Here’s why: The company issued an earlier press release and 8-K the previous day. This Wednesday press release disclosed the company’s preliminary quarterly results — and mentioned in an offhand sort of way that it had received the results of an internal investigation, which it passed along to the authorities. Here’s the bulk of that section:

“The Board received a report on the investigation and notified the independent monitor and the U.S. Attorney’s Office for the District of New Jersey (USAO) pursuant to the Deferred Prosecution Agreement (DPA). The same notice was also provided to the Office of the Inspector General of the U.S. Department of Health and Human Services (OIG). The Board also took a number of measures to enhance the Company’s compliance environment.”

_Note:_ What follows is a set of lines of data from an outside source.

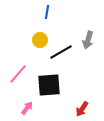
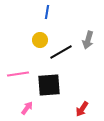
pink line: rotated 40 degrees clockwise
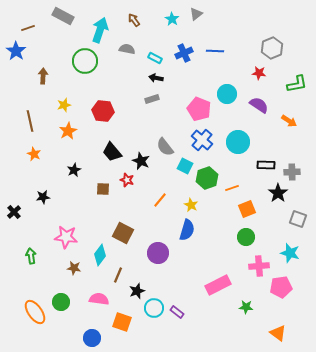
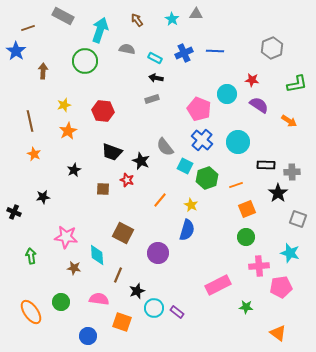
gray triangle at (196, 14): rotated 40 degrees clockwise
brown arrow at (134, 20): moved 3 px right
red star at (259, 73): moved 7 px left, 7 px down
brown arrow at (43, 76): moved 5 px up
black trapezoid at (112, 152): rotated 30 degrees counterclockwise
orange line at (232, 188): moved 4 px right, 3 px up
black cross at (14, 212): rotated 24 degrees counterclockwise
cyan diamond at (100, 255): moved 3 px left; rotated 40 degrees counterclockwise
orange ellipse at (35, 312): moved 4 px left
blue circle at (92, 338): moved 4 px left, 2 px up
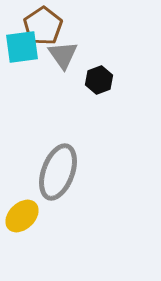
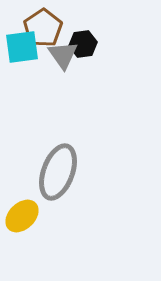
brown pentagon: moved 2 px down
black hexagon: moved 16 px left, 36 px up; rotated 12 degrees clockwise
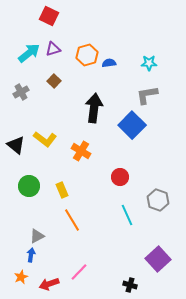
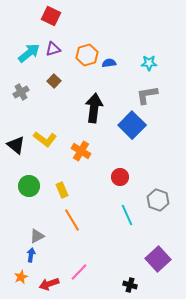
red square: moved 2 px right
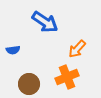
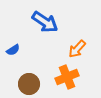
blue semicircle: rotated 24 degrees counterclockwise
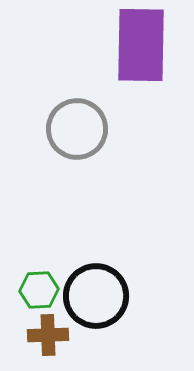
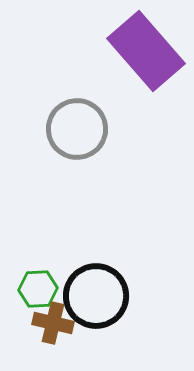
purple rectangle: moved 5 px right, 6 px down; rotated 42 degrees counterclockwise
green hexagon: moved 1 px left, 1 px up
brown cross: moved 5 px right, 12 px up; rotated 15 degrees clockwise
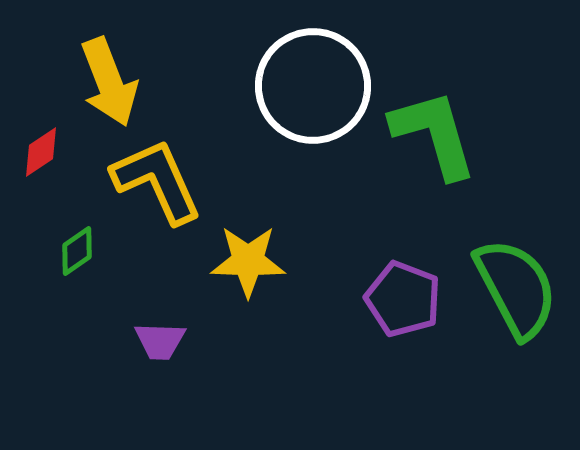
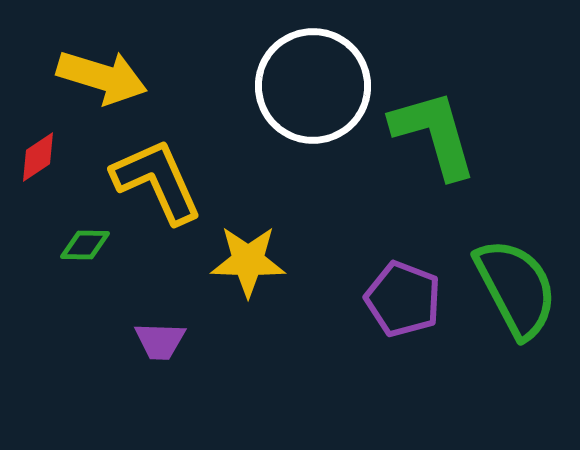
yellow arrow: moved 7 px left, 5 px up; rotated 52 degrees counterclockwise
red diamond: moved 3 px left, 5 px down
green diamond: moved 8 px right, 6 px up; rotated 36 degrees clockwise
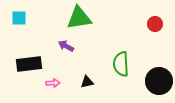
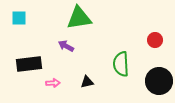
red circle: moved 16 px down
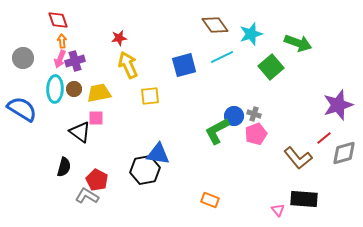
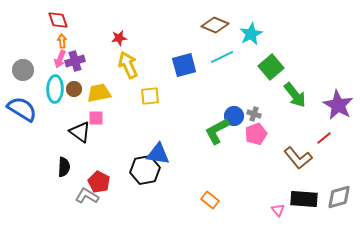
brown diamond: rotated 32 degrees counterclockwise
cyan star: rotated 10 degrees counterclockwise
green arrow: moved 3 px left, 52 px down; rotated 32 degrees clockwise
gray circle: moved 12 px down
purple star: rotated 24 degrees counterclockwise
gray diamond: moved 5 px left, 44 px down
black semicircle: rotated 12 degrees counterclockwise
red pentagon: moved 2 px right, 2 px down
orange rectangle: rotated 18 degrees clockwise
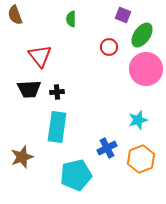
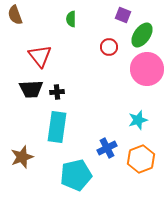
pink circle: moved 1 px right
black trapezoid: moved 2 px right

It goes on to say that “communications” with the authorities “are ongoing.” No mention of, for example, potentially willful breaches of the settlement agreement. Yet, in the 8-K that accompanied that press release, Wright Medical warned precisely that prosecutors might have reason to be suspicious. Here’s the key sentence, missing entirely from the press release, that caught our attention in the 8-K:

“On May 4, 2011, pursuant to Paragraph 20 of the DPA, WMT provided written notice to the independent monitor and the USAO of ‘credible evidence of serious wrongdoing.'”

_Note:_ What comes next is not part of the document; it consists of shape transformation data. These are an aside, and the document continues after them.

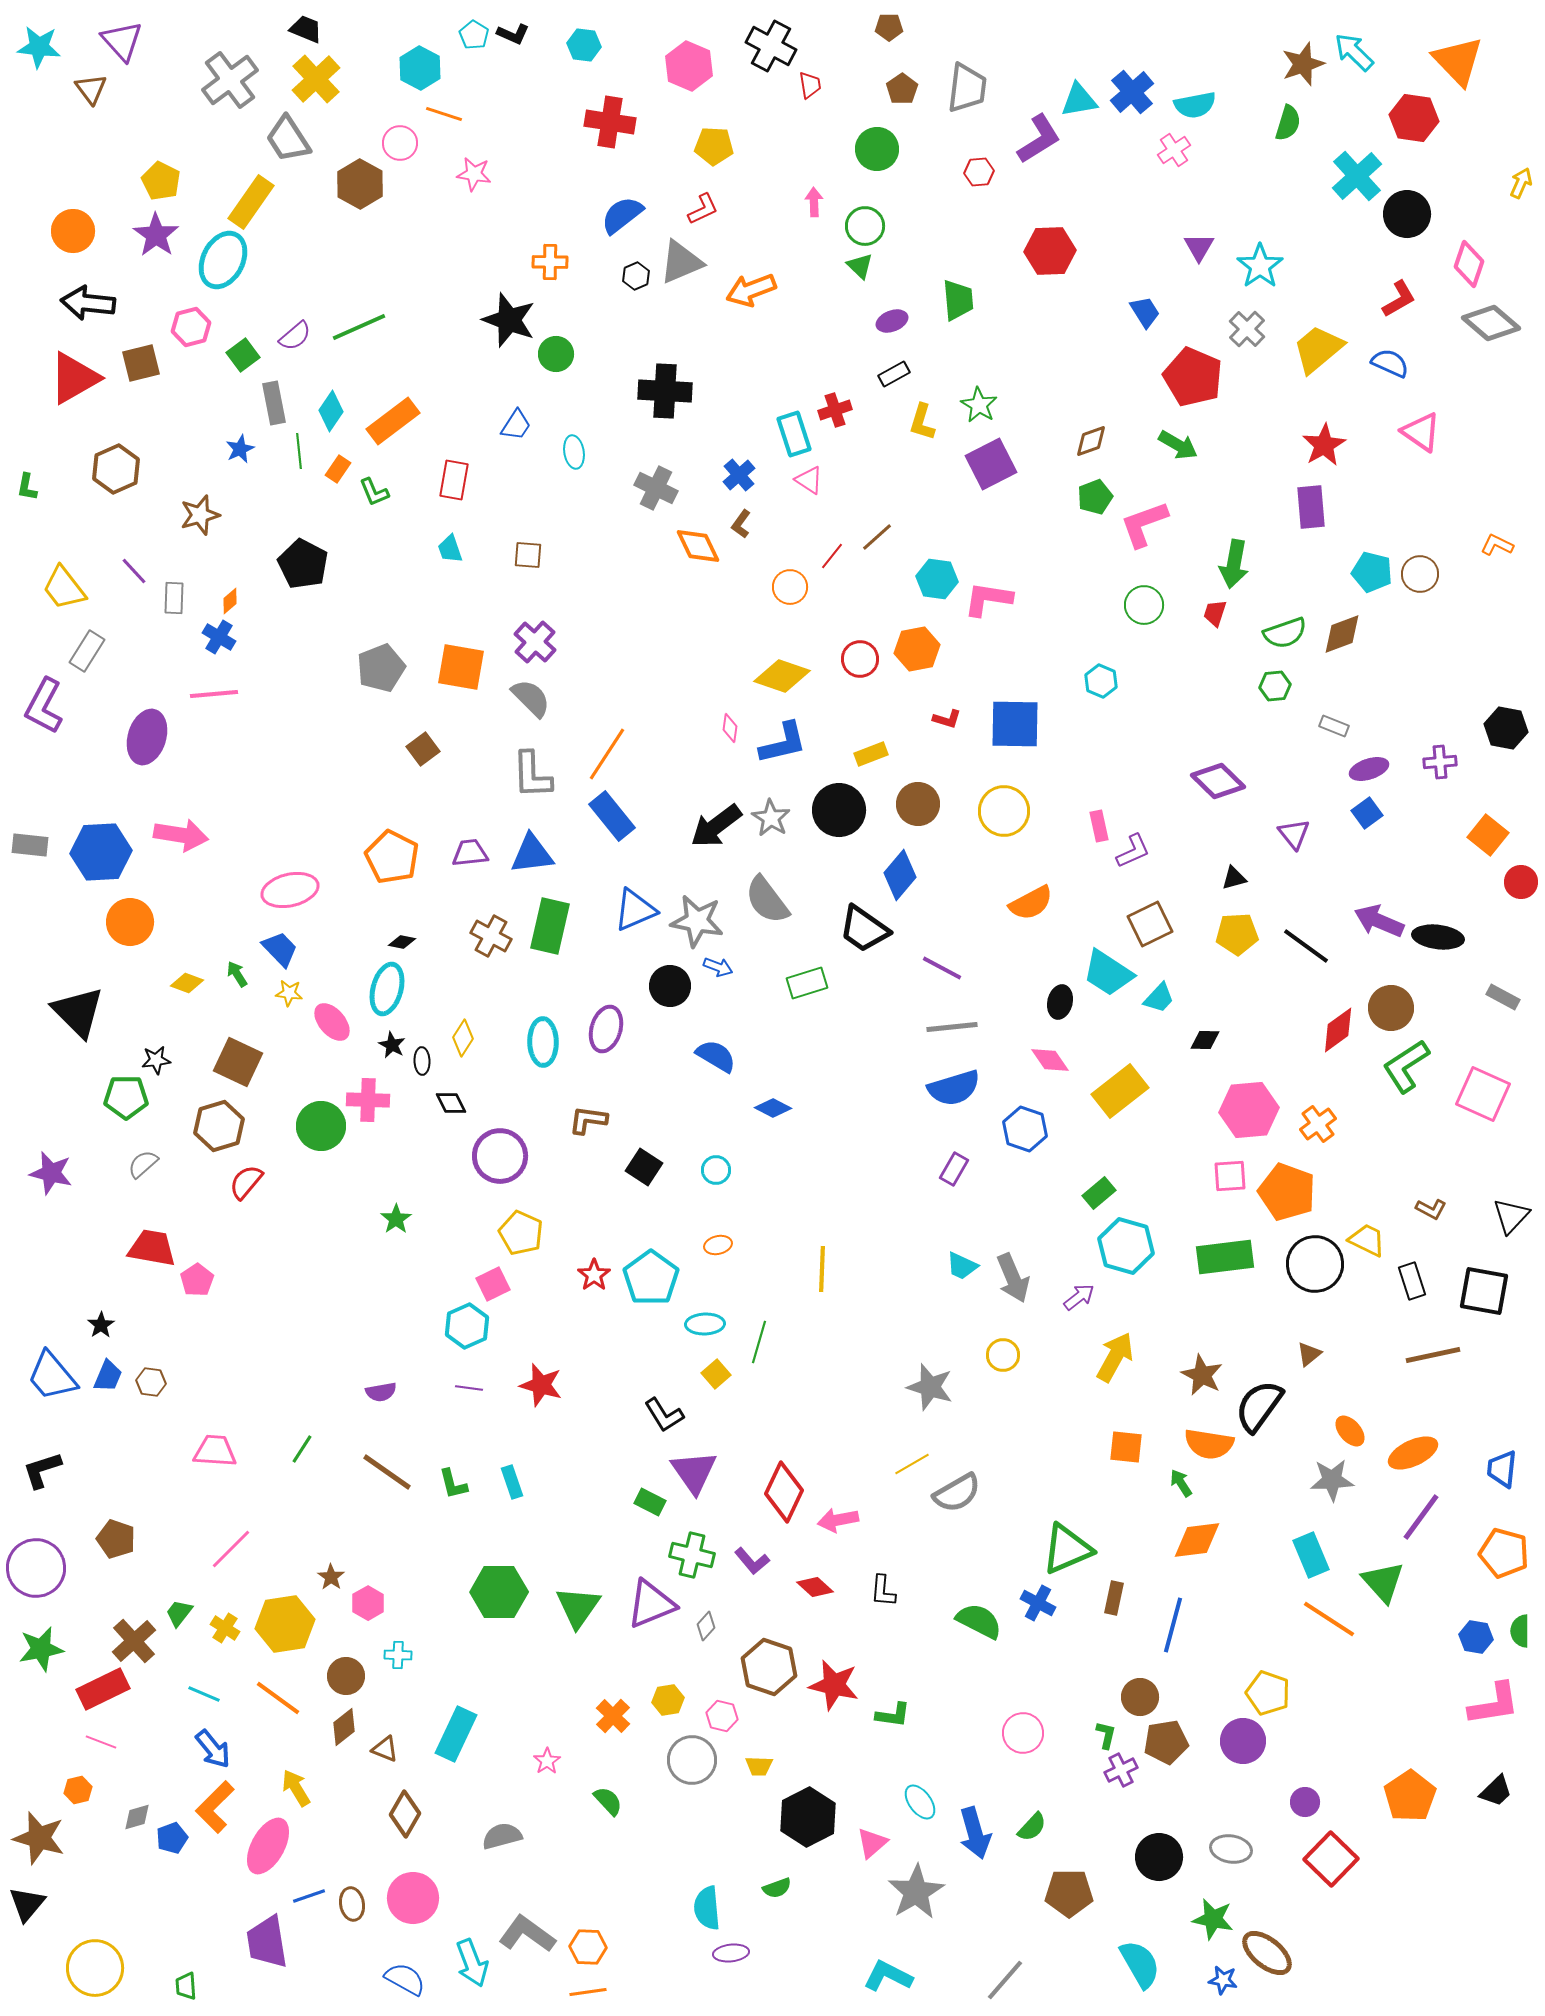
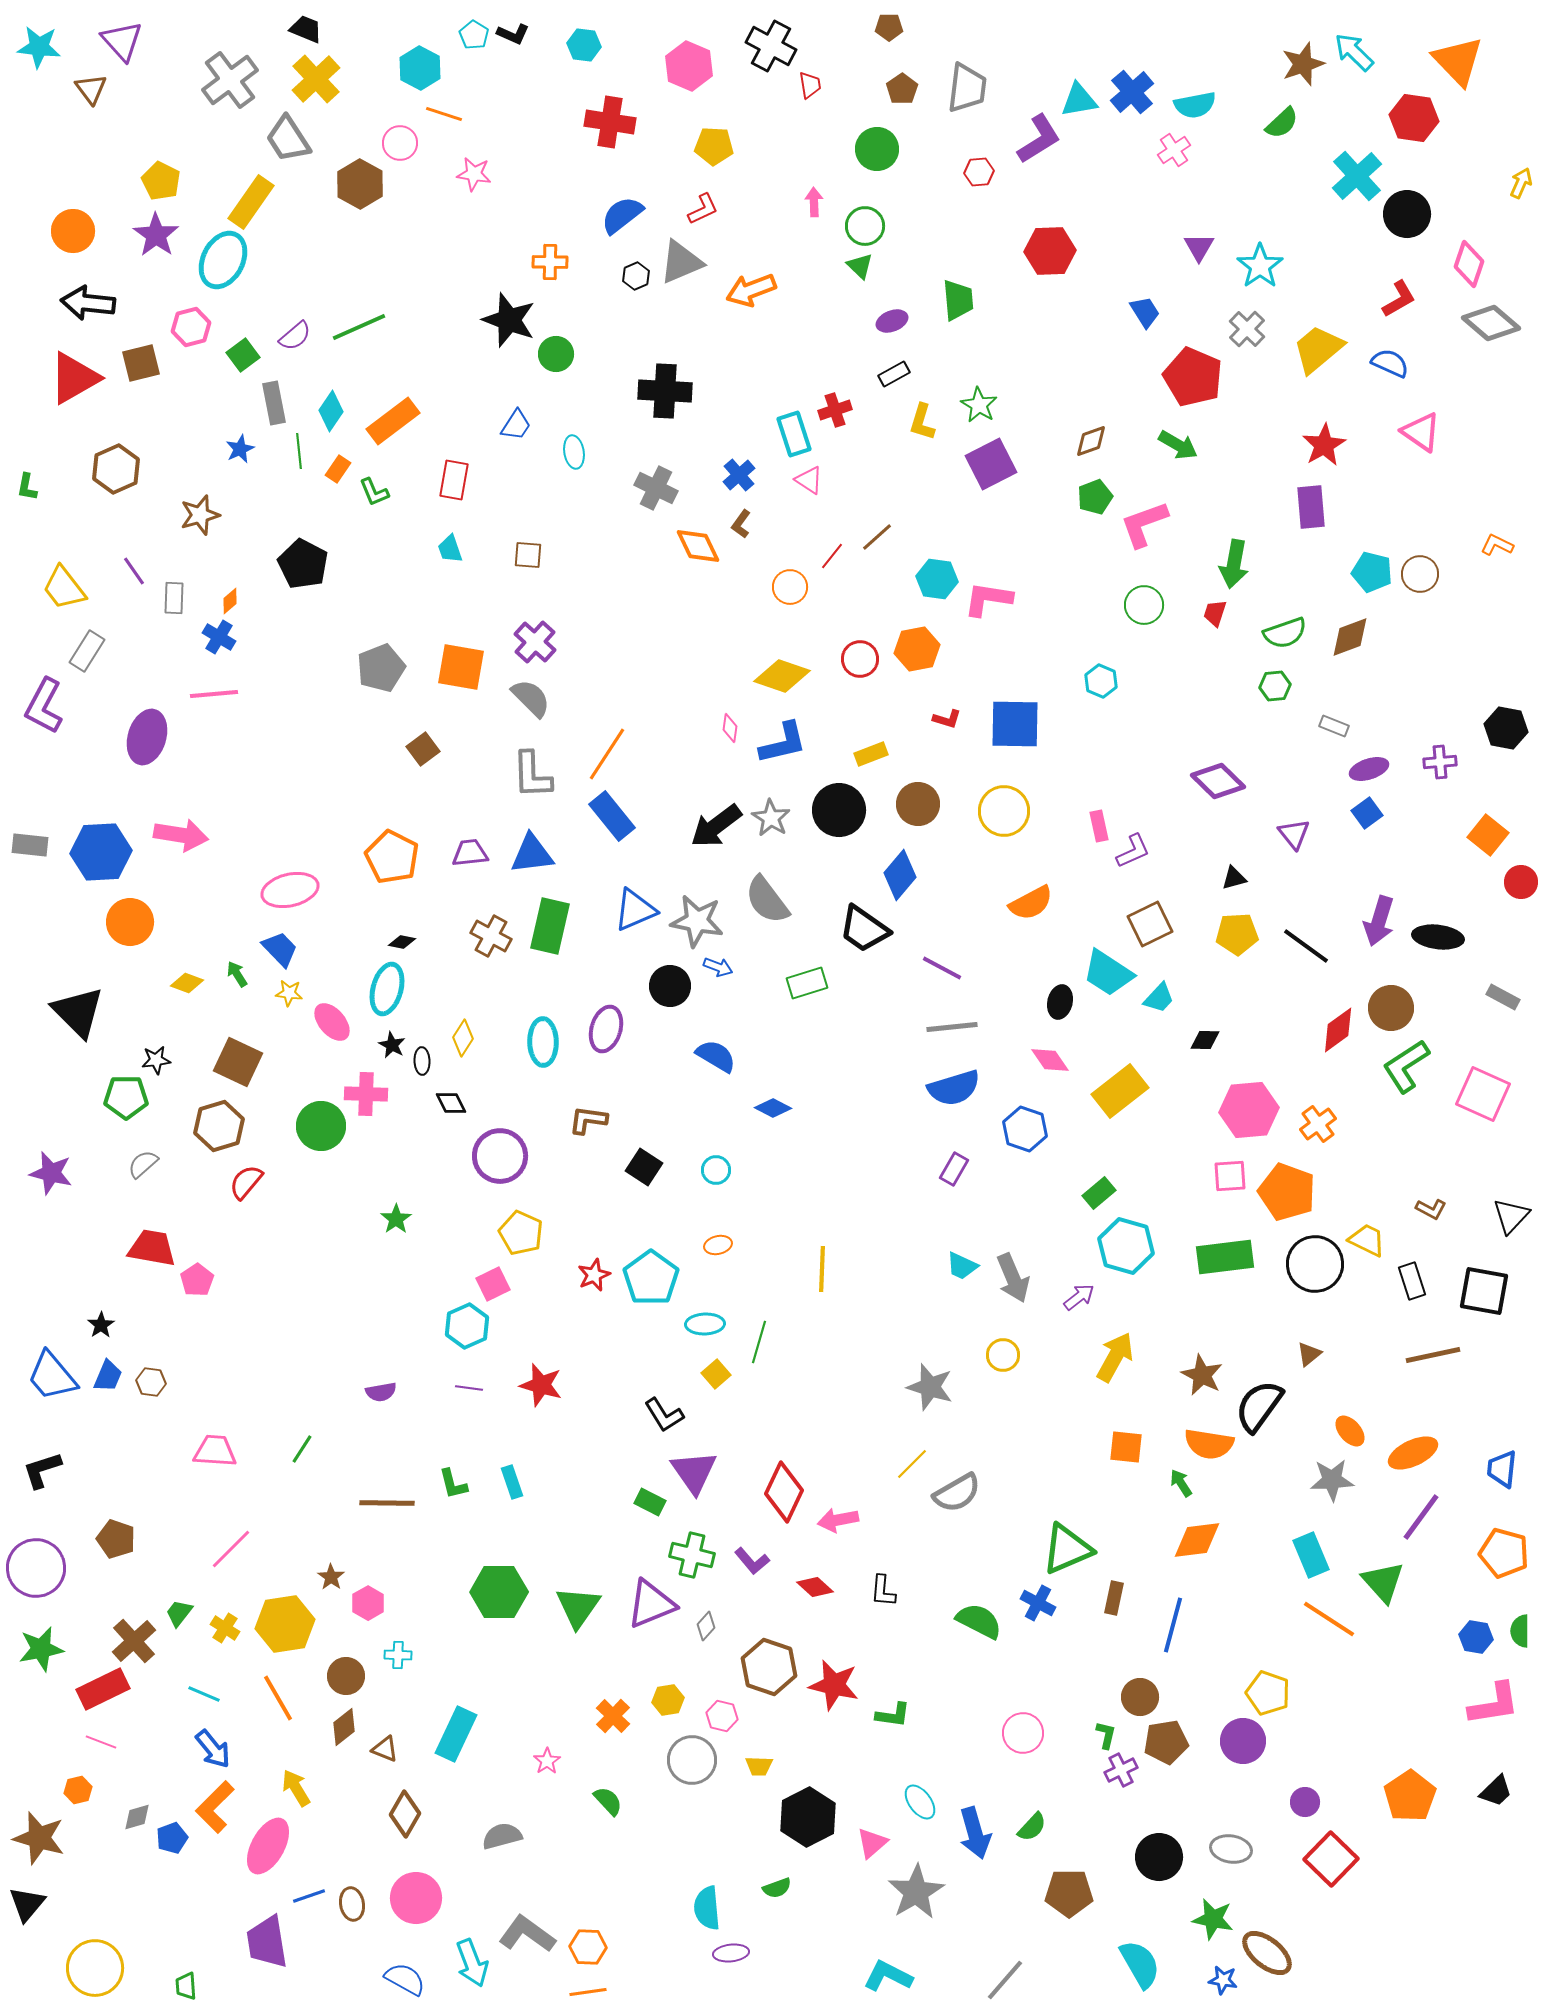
green semicircle at (1288, 123): moved 6 px left; rotated 30 degrees clockwise
purple line at (134, 571): rotated 8 degrees clockwise
brown diamond at (1342, 634): moved 8 px right, 3 px down
purple arrow at (1379, 921): rotated 96 degrees counterclockwise
pink cross at (368, 1100): moved 2 px left, 6 px up
red star at (594, 1275): rotated 12 degrees clockwise
yellow line at (912, 1464): rotated 15 degrees counterclockwise
brown line at (387, 1472): moved 31 px down; rotated 34 degrees counterclockwise
orange line at (278, 1698): rotated 24 degrees clockwise
pink circle at (413, 1898): moved 3 px right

Passing along the results of an internal inquiry “pursuant” to a prior settlement vs. notifying the authorities of “credible evidence of serious wrongdoing” — strikes us as being pretty different. Moreover, in Wednesday’s 8-K, Wright Medical went on to warn that, should the U.S. Attorney’s office conclude that the company “has knowingly and willfully breached” the agreement, it

“could expose us to significant liability including, but not limited to, extension of the term of the DPA by up to 6 months, exclusion from federal healthcare program participation, including Medicaid and Medicare, which would have a material adverse effect on our financial condition, results of operations and cash flows, potential prosecution, including under the previously-filed criminal complaint, civil and criminal fines or penalties, and additional litigation cost and expense.”

In other words, Wright Medical found serious new problems, prosecutors could conclude (as they did, within a day) that the problems were willful, and all of this could have dire consequences for the company. None of that was in the press release, or in the articles based on the press release that we found.

Armed with that kind of knowledge, you might have been able to avoid some of the 6.4% decline in Wright Medical’s shares on Thursday. In fact, in after-hours trading last Wednesday, the stock was actually up 2% as we put together our report; it opened down 5% on Thursday morning. The stock only recovered a little of that ground on Friday.

Nor are we convinced the company is really being much more transparent than earlier in the week. For one thing, even the second press release skipped over the fact that the company could see serious repercussions if it can’t convince prosecutors to back off. And Wright Medical also managed to omit another detail. Specifically, (emphasis ours)

“that the USAO believes that WMT has knowingly and willfully committed at least two breaches of material provisions of the DPA.”

Where did we find that bit if it wasn’t in the press release? You guessed it: in the 8-K that Wright Medical filed with Thursday’s press release. (Scroll down to near the bottom of the last page to find it.)

As we said, it pays to read the fine print in addition to the spin.